Lucky McKee made a more than auspicious directorial debut in 2002 with May, a quiet but seriously disturbing, effective and sad horror film. His follow-up film, The Woods, was perhaps doomed from the start, as May is a hard movie to top or follow. Finished in 2003, The Woods was promptly shelved and sat around three years gathering dust before it finally went direct to DVD, where it was and still is generally met with total disdain or high critical kudos. Both extremes are, however, unwarranted, for while The Woods is a well-directed, finely acted and effectively moody psychological horror tale, it also fails to pack a truly convincing punch and the ending feels more than rushed and unresolved.
Still, McKee's film is a far more engaging and engrossing film than many other bigger budgeted horror releases that have made it to the big screen without problems – say, anything by M. Night Shyamalan since The Sixth Sense (1999 / trailer) and most of the untold number of Hollywood remakes of Asian horror films that have flooded the market since The Ring (2002 / trailer); as such The Woods is more than worth putting into your DVD player. But don’t expect blood, gore and T&A: despite its girl's school setting (which would seem to lend itself perfectly to sexploitive horror), The Woods is as low on exploitation as it is high in restrained dread and a slowly growing sense of unavoidable doom. There is, in the end, far more of the original (and best) version of The Haunting (1963 / trailer) in The Woods than, say, Suspiria (1977 / trailer), the film that probably inspired it.
Unlike in Suspiria, in which a young dancer (played by Jessica Harper) goes to a dance school in 1970s Rome and discovers it to be run by witches, the heroine of The Woods is a troubled teenager in 1965 who is sent by her parents to a private school called Falburn Academy located deep in the forests of New England that is, she slowly discovers, run by witches. The troubled girl in question, Heather (Agnes Bruckner), is estranged from her parents Alice (Emma Campbell) and Joe (Bruce Campbell) since she burnt down the tree in the backyard. At the school, she is quickly christened Fire-Crotch and finds it difficult to find her place between her teasing classmates and the decidedly odd spinsters that work there. (Hmm, did they actually call unmarried women "Ms." In 1965? I seem to recall still having to differentiate between "Miss" and "Mrs" all the way up to the 80s.) An attempt to escape through the forest proves only to be a nightmare experience, and soon thereafter she learns the scary legend of the school about a trio of young girls with special powers that killed the original head mistress way back when…

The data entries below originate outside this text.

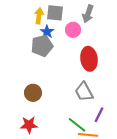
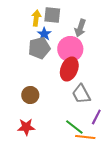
gray arrow: (88, 14) -> (80, 28), moved
pink circle: (73, 30) -> (70, 49), moved, size x1.6
red ellipse: (89, 59) -> (69, 69), moved, turned 30

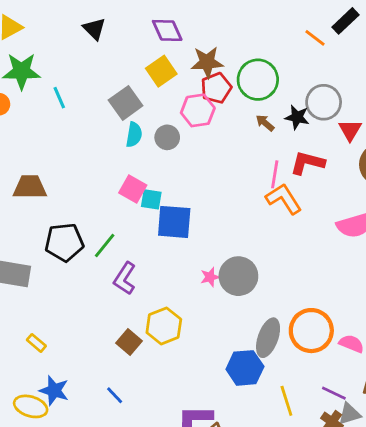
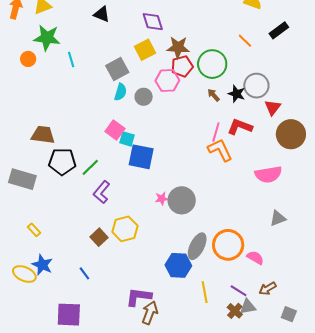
black triangle: (94, 29) -> (102, 14), turned -30
orange line: (315, 38) -> (245, 41), moved
brown trapezoid: (30, 187) -> (43, 135), moved

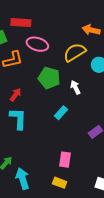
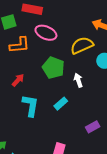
cyan L-shape: (18, 119) -> (30, 106), moved

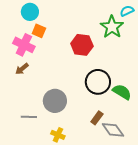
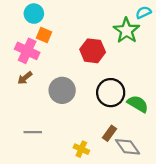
gray circle: (55, 101) -> (62, 90), moved
yellow cross: (58, 135) -> (81, 149), moved

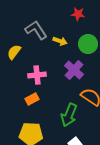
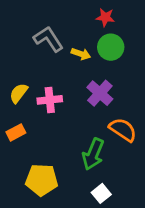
green circle: (88, 44) -> (111, 47), moved
yellow semicircle: (14, 52) -> (19, 93), moved
orange rectangle: (32, 99) -> (16, 132), moved

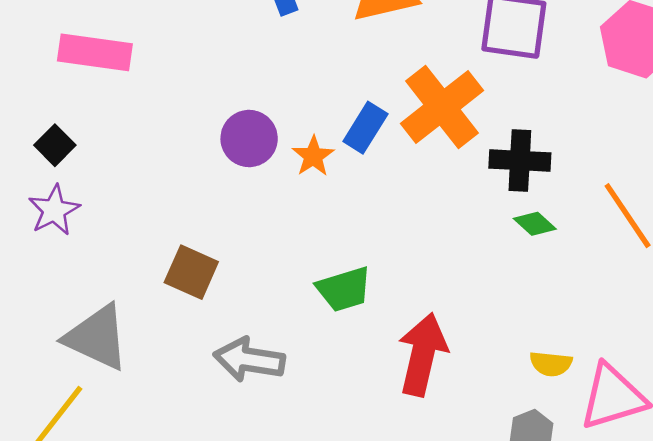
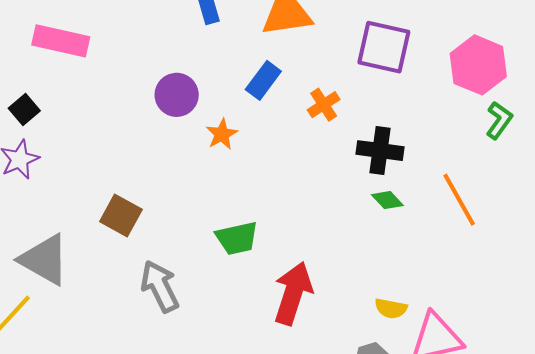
orange cross: (442, 107) -> (324, 105), size x0.5
blue rectangle: (365, 128) -> (263, 80), moved
purple circle: (249, 139) -> (177, 95), moved
gray arrow: (249, 360) -> (160, 286), turned 50

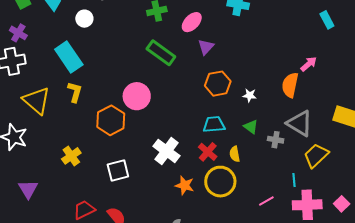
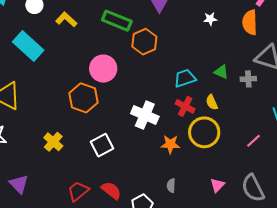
orange hexagon: (218, 84) -> (144, 42), moved
yellow L-shape: (75, 92) -> (66, 19), moved, turned -50
white star: (250, 95) -> (210, 19), moved

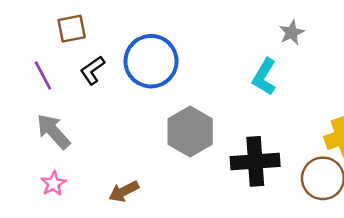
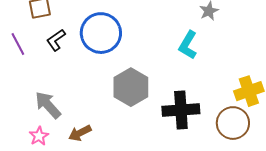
gray arrow: (53, 131) -> (48, 105), moved
pink star: (53, 184) -> (39, 136), moved

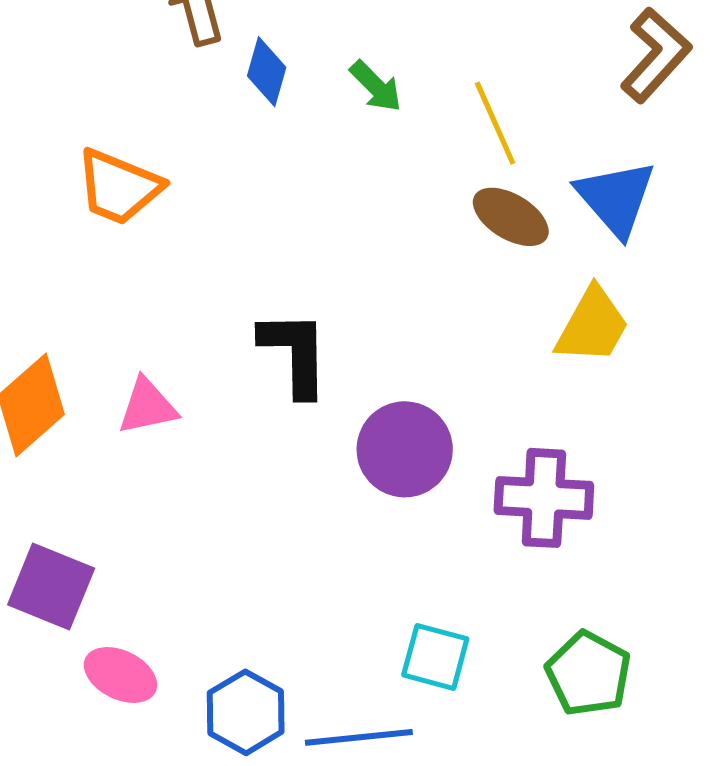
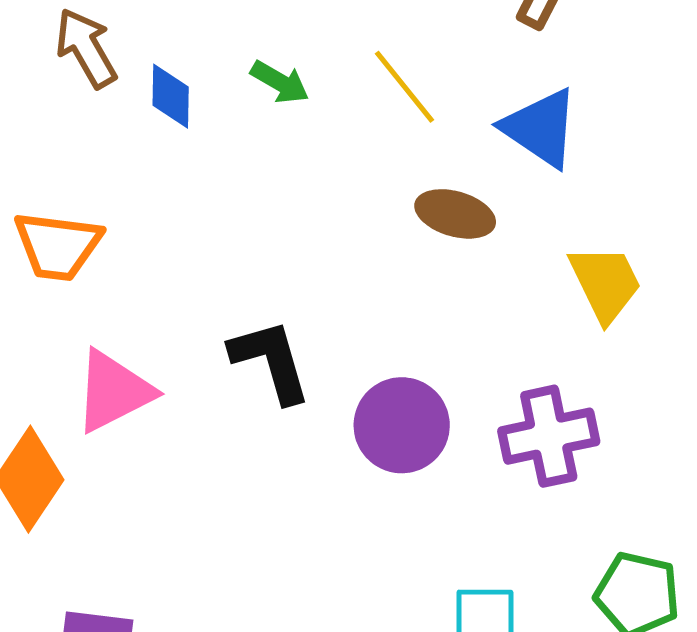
brown ellipse: (511, 217) -> (455, 214), moved
yellow trapezoid: (592, 326) -> (605, 283), moved, turned -40
pink triangle: (147, 406) -> (114, 391), moved, size x1.4

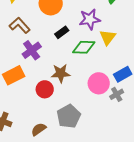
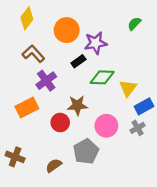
purple star: (90, 19) -> (96, 43), moved
yellow triangle: (108, 37) -> (128, 88), moved
pink circle: (99, 83) -> (106, 126), moved

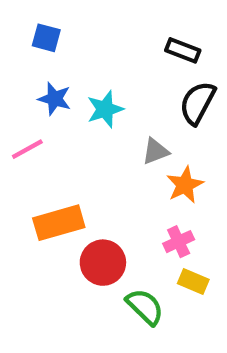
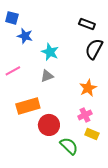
blue square: (46, 38) -> (12, 18), moved
blue star: (55, 99) -> (25, 36), moved
cyan star: (105, 109) -> (50, 52), turned -30
gray triangle: (155, 151) -> (47, 76), moved

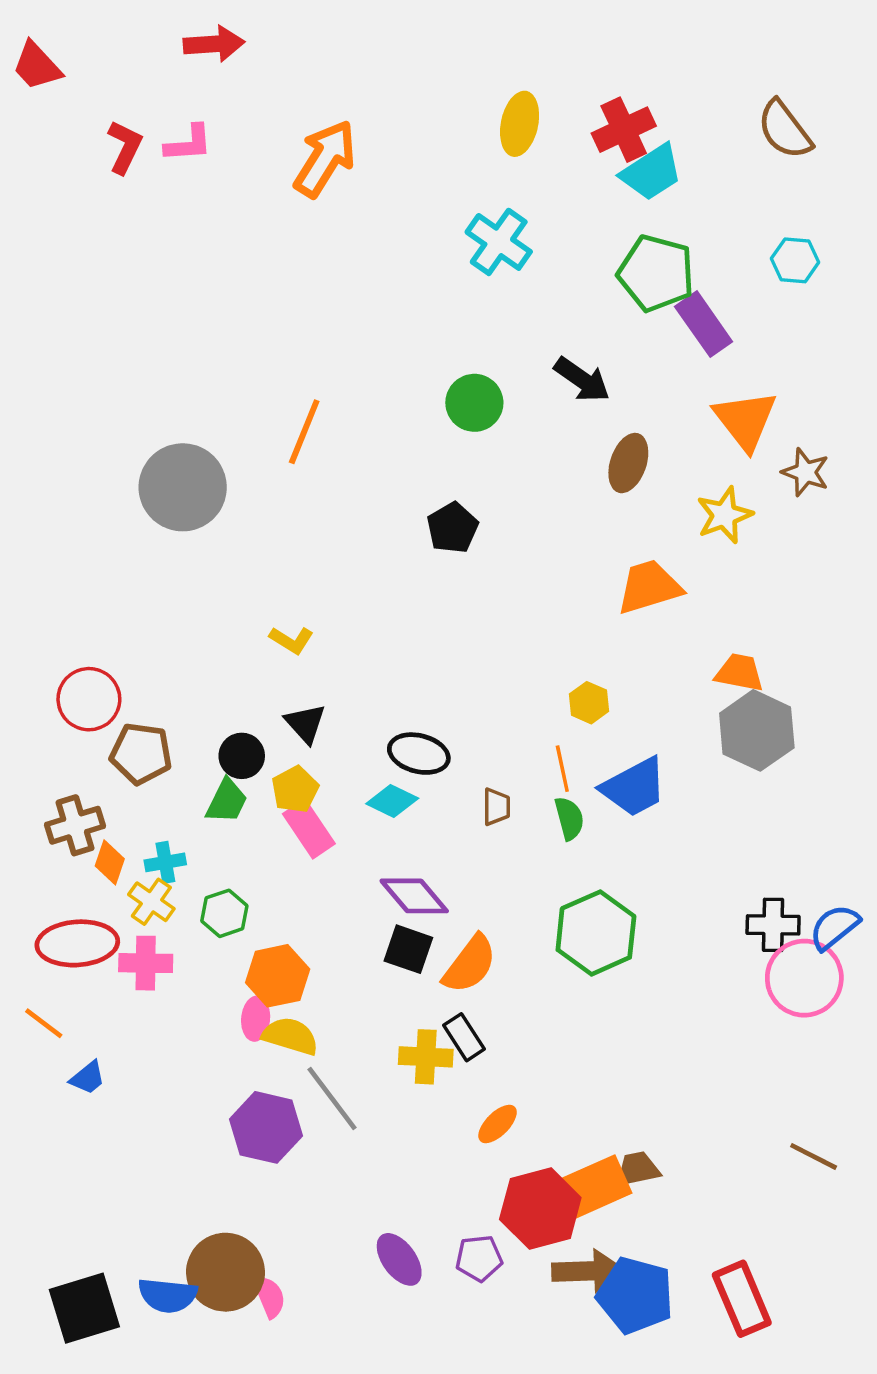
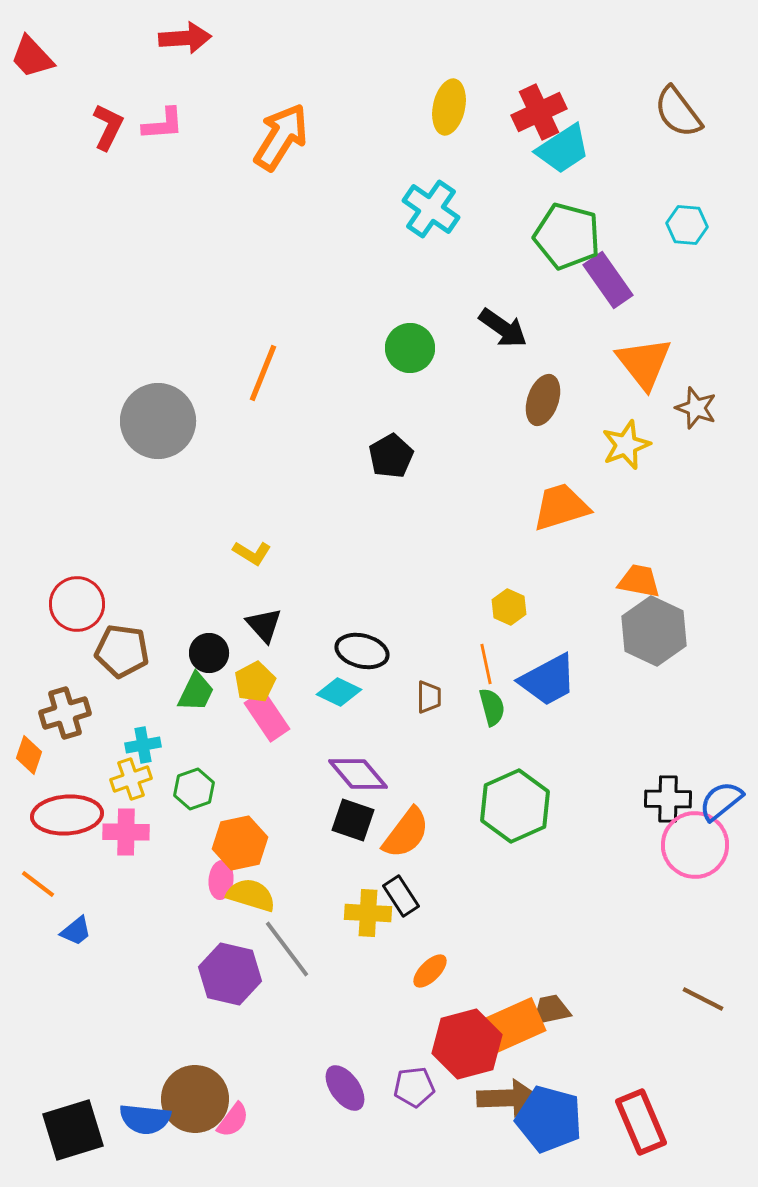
orange diamond: (110, 862) -> (29, 755), moved
yellow cross: (151, 902) -> (131, 779), turned 36
pink semicircle: (269, 1296) -> (233, 1120), turned 60

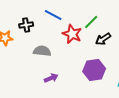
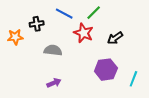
green line: (91, 22) -> (94, 13), moved
purple arrow: (51, 78) -> (54, 83), moved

Thing is, Heather has special powers, too. Students disappear, and then the hot blonde bitch that’s been harassing her (Rachel Nichols as Samantha) "kills herself" after revealing to Heather that she is in danger. Daddy and Mommy come to take Heather away, but the woods prevent them and in no time flat Mommy is dead, Daddy is a hexed catatonic and Heather is back in school in the clutches of Head Mistress Traverse (Patricia Clarkson, who since her feature film debut as the wife of Eliot Ness in The Untouchables [1987 / trailer] has become the US version of Alice Krige – i.e., a classy and excellent actress that’ll star in anything). At this point the film becomes a bit muddled as it rushes towards its climax in which… well, watch the film yourself and find out.
As mentioned above, The Woods is not the bloodiest of films – although the final ax fight does allow for some slight blood and innards – nor is it the most action packed, but then neither was May. And like May, The Woods is full well acted and engaging, if not far less depressing. The biggest narrative flaw is that the what and the why behind the actions of the witches is hard to follow, but if you’re satisfied with the simple explanation that the girls are needed for the witches to become freed, then that shouldn't bother you any. (Still, one would think that a school active for over 100 years at which girls keep disappearing would gain some infamy and notice.)
In short: Though flawed, The Woods is another interesting, effective, dread-laden and well made and acted film by Lucky McKee that can easily be watched with the gore-disdaining other-half. The original Suspiria, by the way, is currently going through pre-production hell so as to be remade in the near future; currently (Oct 14, 2009) David Gordon Green, the director of Pineapple Express (2008 / trailer) is set to direct.